John Lennon è un autore sempre attuale. Considerato tra i rivoluzionari della musica popolare, il cantante e compositore dei Beatles, assassinato a New York nel 1980, ha una produzione solista di alto livello, dove non mancano le autentiche gemme come Imagine, considerata la canzone archetipo del suo messaggio politico, soprattutto alla fine dell’epoca della contestazione.
Lennon aveva vissuto l’addio ai Beatles come una liberazione, nonostante il forte rapporto personale con gli altri tre, e si imbarcò immediatamente in un tour pacifista suggellato da veri e propri inni alla pace (Give Peace a Chance è tra questi) insieme alla moglie Yoko Ono.

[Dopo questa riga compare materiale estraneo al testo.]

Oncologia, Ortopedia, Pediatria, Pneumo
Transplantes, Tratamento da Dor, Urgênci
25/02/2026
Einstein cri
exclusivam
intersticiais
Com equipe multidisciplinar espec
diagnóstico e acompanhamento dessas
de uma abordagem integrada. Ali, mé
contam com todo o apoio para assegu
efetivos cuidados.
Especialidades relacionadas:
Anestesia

Fu in questo contesto che nasce Imagine, il suo brano solista più famoso. Un pezzo composto sul famoso pianoforte Steinway, che ruba un po’ l’introduzione a due singoli in voga in quel momento: Let it Be scritta per i Beatles da Paul McCartney e Bridge Over Troubled Water di Simon & Garfunkel. Rispetto alla prima canzone Imagine è molto meno introspettiva e nonostante contenga degli accenti spirituali abbastanza simili, sembra rivolgersi a un uditorio molto più ampio, diventando una sorta di corale appello al mondo affinché deponga le armi.

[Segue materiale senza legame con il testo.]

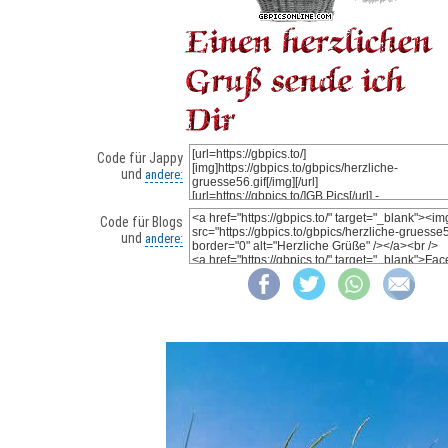
Code für Jappy
und
andere:
Code für Blogs
und
andere:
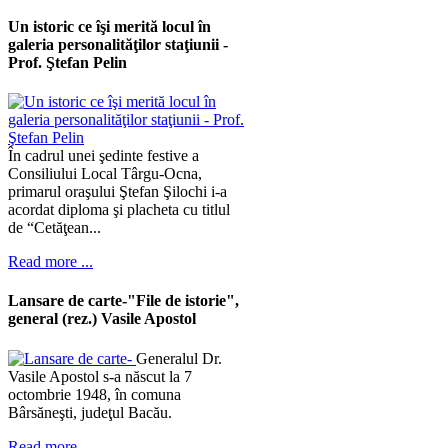
Un istoric ce îşi merită locul în
galeria personalităţilor staţiunii -
Prof. Ştefan Pelin
În cadrul unei şedinte festive a
Consiliului Local Târgu-Ocna,
primarul oraşului Ştefan Şilochi i-a
acordat diploma şi placheta cu titlul
de “Cetăţean...
Read more ...
Lansare de carte-"File de istorie",
general (rez.) Vasile Apostol
Generalul Dr.
Vasile Apostol s-a născut la 7
octombrie 1948, în comuna
Bârsăneşti, judeţul Bacău.
Read more ...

Il contesto storico in cui nasce Imagine è quello dell’aspra guerra del Vietnam, delle proteste e della contestazione giovanile del biennio 1968-1969 in tutta Europa, ma in particolare nei campus californiani, contrari alla guerra e aperti alla controcultura. È l’America di Nixon conservatrice e reazionaria che cerca di controllare personaggi come Lennon, che grazie alla loro immensa popolarità possono avere un’influenza negativa sui giovani, chiamati a combattere lontano da casa.
Lennon in Imagine, come suggerisce il titolo, ci chiede di immaginare un mondo alternativo dove non ci siano divisioni, dove le persone non si facciano la guerra per motivi stupidi e apparentemente incomprensibili.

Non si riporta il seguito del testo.